Speaker of the Michigan House of Representatives
- In office 1845–1845
- Preceded by: Edwin H. Lothrop
- Succeeded by: Isaac E. Crary

Member of the Michigan House of Representatives from the Oakland County district
- In office January 3, 1842 – 1842
- In office 1845–1845

Personal details
- Born: 1819 Rochester, New York
- Died: c. 1880 Ontonagon County, Michigan
- Party: Democratic
- Spouse(s): Jane A. Forsythe (1838) Adelia Weller (1859)

= Alfred H. Hanscom =

American politician

Alfred Henry Hanscom (1819c. 1880) was a state legislator in Michigan who served in the Michigan House of Representatives. He served as the Speaker of the Michigan House of Representatives in 1845.

==Early life==
Hanscom was born in 1819 in Rochester, New York to parents Sarah and George George Hansom.

==Career==
Hanscom served as a member of the Michigan House of Representatives from the Oakland County district in 1842 and then again in 1845. During his term as 1845, he also held the position of Speaker of the Michigan House of Representatives.

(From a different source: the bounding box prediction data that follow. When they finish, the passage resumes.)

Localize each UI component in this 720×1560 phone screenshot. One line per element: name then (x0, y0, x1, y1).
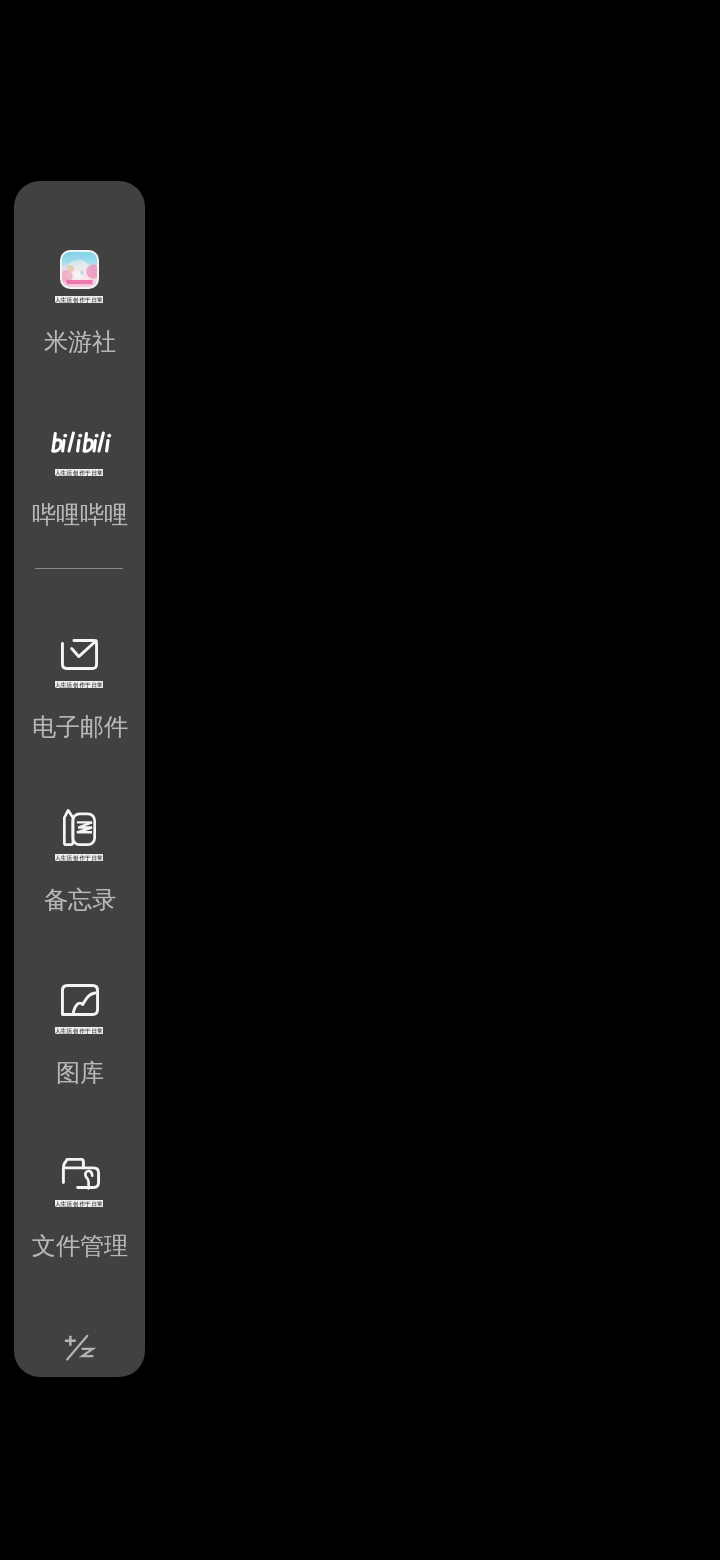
button[interactable]: Bilibili (14, 392, 145, 517)
button[interactable]: Notes (14, 777, 145, 902)
button[interactable]: Gallery (14, 950, 145, 1075)
staticText: 人生活 创 作于 日常 (55, 854, 103, 861)
button[interactable]: Add shortcut (49, 1316, 109, 1376)
staticText: 哔哩哔哩 (32, 500, 128, 530)
staticText: 图库 (56, 1058, 104, 1088)
staticText: 人生活 创 作于 日常 (55, 1027, 103, 1034)
button[interactable]: Email (14, 604, 145, 729)
staticText: 人生活 创 作于 日常 (55, 1200, 103, 1207)
staticText: 文件管理 (32, 1231, 128, 1261)
staticText: 米游社 (44, 327, 116, 357)
staticText: 人生活 创 作于 日常 (55, 469, 103, 476)
staticText: 电子邮件 (32, 712, 128, 742)
staticText: 备忘录 (44, 885, 116, 915)
button[interactable]: File manager (14, 1123, 145, 1248)
staticText: 人生活 创 作于 日常 (55, 681, 103, 688)
button[interactable]: Miyoushe (14, 219, 145, 344)
staticText: 人生活 创 作于 日常 (55, 296, 103, 303)
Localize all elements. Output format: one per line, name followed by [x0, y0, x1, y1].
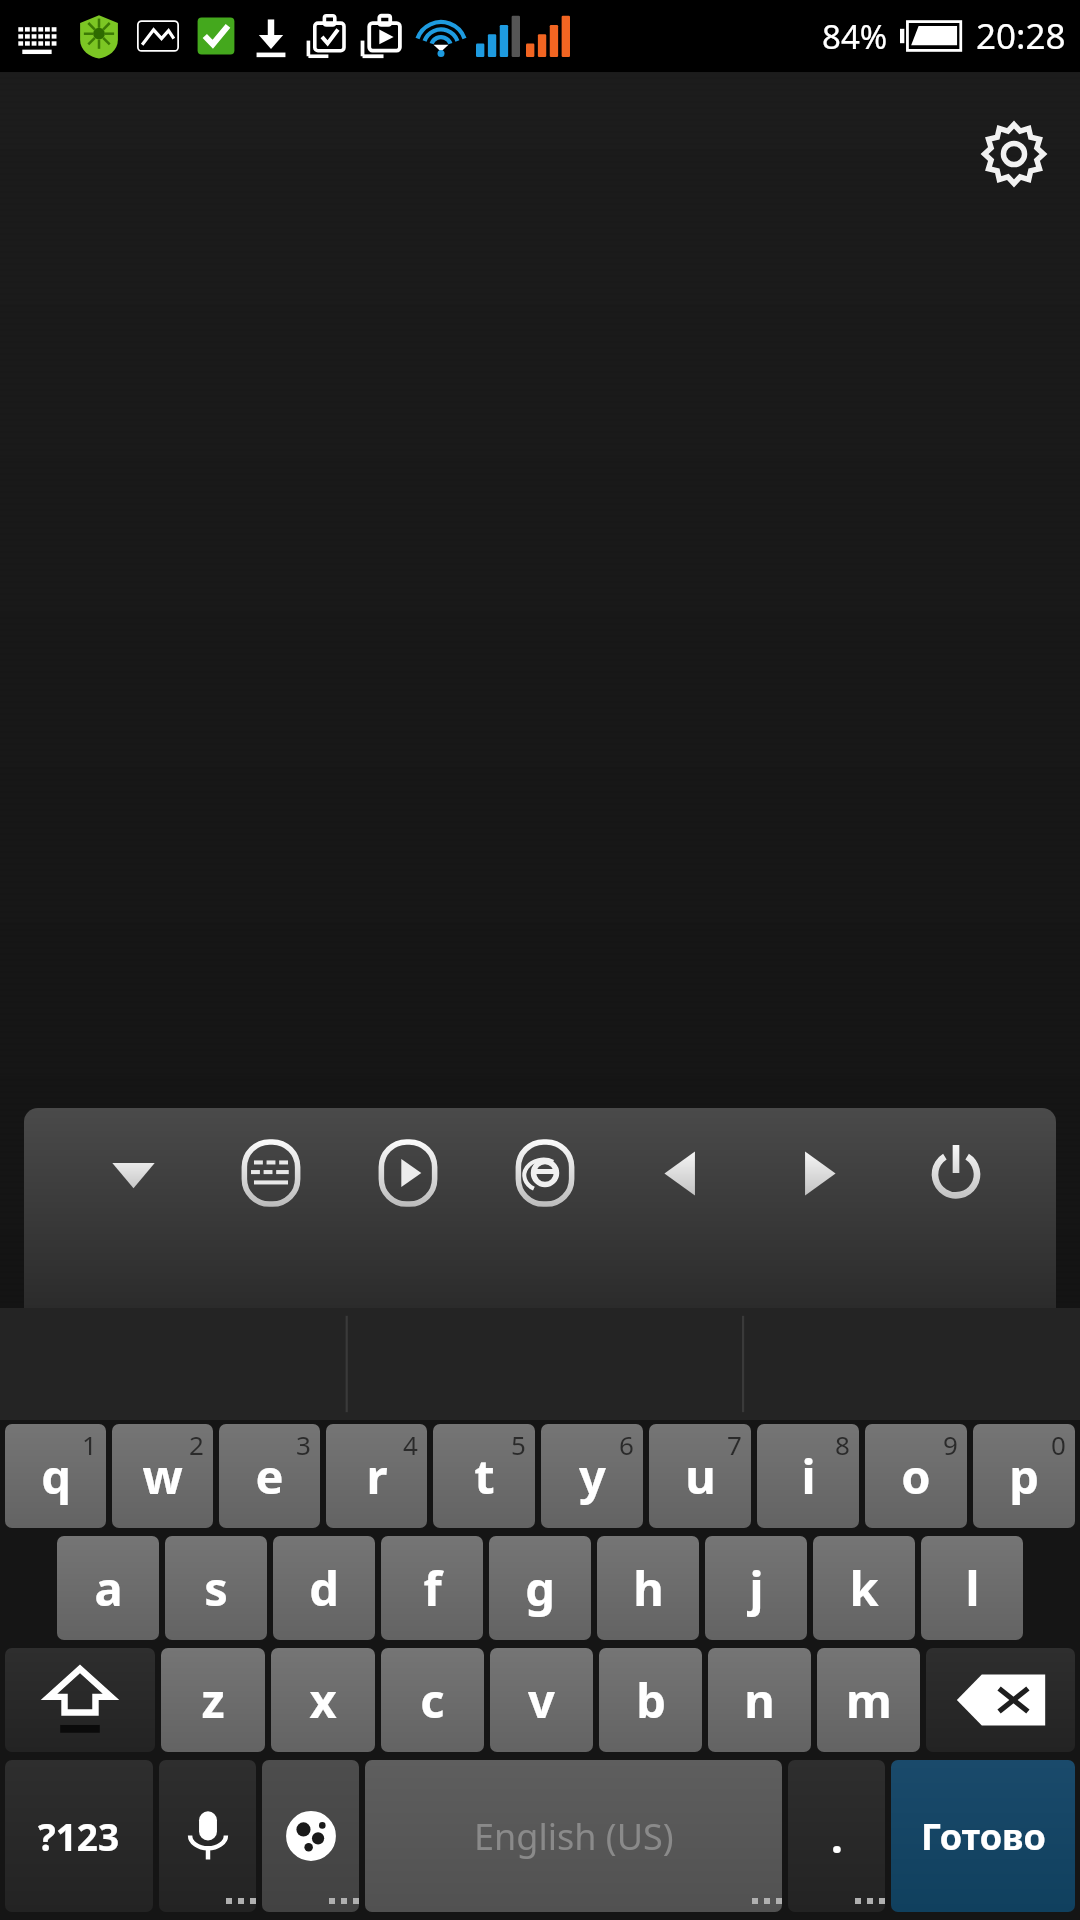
- staticText: x: [309, 1668, 337, 1732]
- staticText: j: [749, 1556, 764, 1620]
- staticText: l: [965, 1556, 980, 1620]
- button[interactable]: Готово: [891, 1760, 1075, 1912]
- staticText: i: [801, 1444, 816, 1508]
- staticText: r: [366, 1444, 388, 1508]
- button[interactable]: i: [757, 1424, 859, 1528]
- button[interactable]: v: [490, 1648, 593, 1752]
- staticText: k: [849, 1556, 879, 1620]
- staticText: .: [831, 1808, 843, 1865]
- button[interactable]: e: [219, 1424, 320, 1528]
- staticText: u: [685, 1444, 716, 1508]
- button[interactable]: f: [381, 1536, 483, 1640]
- button[interactable]: t: [433, 1424, 535, 1528]
- button[interactable]: b: [599, 1648, 702, 1752]
- staticText: a: [94, 1556, 123, 1620]
- staticText: 3: [296, 1427, 311, 1462]
- staticText: b: [636, 1668, 666, 1732]
- staticText: n: [744, 1668, 775, 1732]
- staticText: 1: [82, 1427, 97, 1462]
- staticText: s: [204, 1556, 228, 1620]
- staticText: p: [1009, 1444, 1039, 1508]
- button[interactable]: h: [597, 1536, 699, 1640]
- staticText: ?123: [38, 1811, 120, 1861]
- button[interactable]: p: [973, 1424, 1075, 1528]
- staticText: 8: [835, 1427, 850, 1462]
- button[interactable]: Forward: [750, 1108, 887, 1238]
- button[interactable]: d: [273, 1536, 375, 1640]
- staticText: 4: [403, 1427, 418, 1462]
- button[interactable]: s: [165, 1536, 267, 1640]
- staticText: q: [41, 1444, 71, 1508]
- button[interactable]: c: [381, 1648, 484, 1752]
- staticText: g: [525, 1556, 555, 1620]
- button[interactable]: Browser: [476, 1108, 613, 1238]
- button[interactable]: o: [865, 1424, 967, 1528]
- button[interactable]: m: [817, 1648, 920, 1752]
- staticText: 20:28: [976, 12, 1066, 60]
- button[interactable]: Settings: [974, 114, 1054, 194]
- staticText: 9: [943, 1427, 958, 1462]
- staticText: 7: [727, 1427, 742, 1462]
- staticText: z: [201, 1668, 225, 1732]
- staticText: o: [901, 1444, 931, 1508]
- button[interactable]: l: [921, 1536, 1023, 1640]
- button[interactable]: Shift: [5, 1648, 155, 1752]
- button[interactable]: Play: [339, 1108, 476, 1238]
- button[interactable]: y: [541, 1424, 643, 1528]
- button[interactable]: Collapse: [64, 1108, 202, 1238]
- button[interactable]: u: [649, 1424, 751, 1528]
- button[interactable]: Keyboard: [202, 1108, 339, 1238]
- button[interactable]: Symbols: [5, 1760, 153, 1912]
- staticText: c: [420, 1668, 445, 1732]
- staticText: 5: [511, 1427, 526, 1462]
- staticText: 2: [189, 1427, 204, 1462]
- button[interactable]: Power: [887, 1108, 1024, 1238]
- button[interactable]: g: [489, 1536, 591, 1640]
- staticText: t: [474, 1444, 495, 1508]
- staticText: v: [528, 1668, 555, 1732]
- staticText: Готово: [921, 1812, 1046, 1861]
- button[interactable]: r: [326, 1424, 427, 1528]
- staticText: m: [846, 1668, 892, 1732]
- staticText: 0: [1051, 1427, 1066, 1462]
- button[interactable]: w: [112, 1424, 213, 1528]
- button[interactable]: x: [271, 1648, 375, 1752]
- button[interactable]: Voice input: [159, 1760, 256, 1912]
- button[interactable]: k: [813, 1536, 915, 1640]
- staticText: w: [142, 1444, 183, 1508]
- button[interactable]: Change language: [262, 1760, 359, 1912]
- staticText: h: [633, 1556, 664, 1620]
- button[interactable]: j: [705, 1536, 807, 1640]
- button[interactable]: a: [57, 1536, 159, 1640]
- button[interactable]: Backspace: [926, 1648, 1075, 1752]
- button[interactable]: n: [708, 1648, 811, 1752]
- staticText: e: [255, 1444, 284, 1508]
- button[interactable]: Back: [613, 1108, 750, 1238]
- staticText: 84%: [822, 14, 888, 59]
- staticText: d: [309, 1556, 339, 1620]
- button[interactable]: z: [161, 1648, 265, 1752]
- staticText: y: [579, 1444, 606, 1508]
- staticText: English (US): [474, 1812, 674, 1861]
- button[interactable]: English (US): [365, 1760, 782, 1912]
- button[interactable]: q: [5, 1424, 106, 1528]
- staticText: 6: [619, 1427, 634, 1462]
- staticText: f: [423, 1556, 442, 1620]
- button[interactable]: Period: [788, 1760, 885, 1912]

Hanscom was a delegate to Michigan state constitutional convention of 1850. Hanscom was the United States Consul to Rio Grande do Sul from 1854 to 1857.

==Personal life==
Hanscom married Jane A. Forsythe in 1838. Later, on August 12, 1859, he married Adelia Weller.

==Death==
Hanscom moved to Ontonagon County, Michigan around 1850, and then died around thirty years later.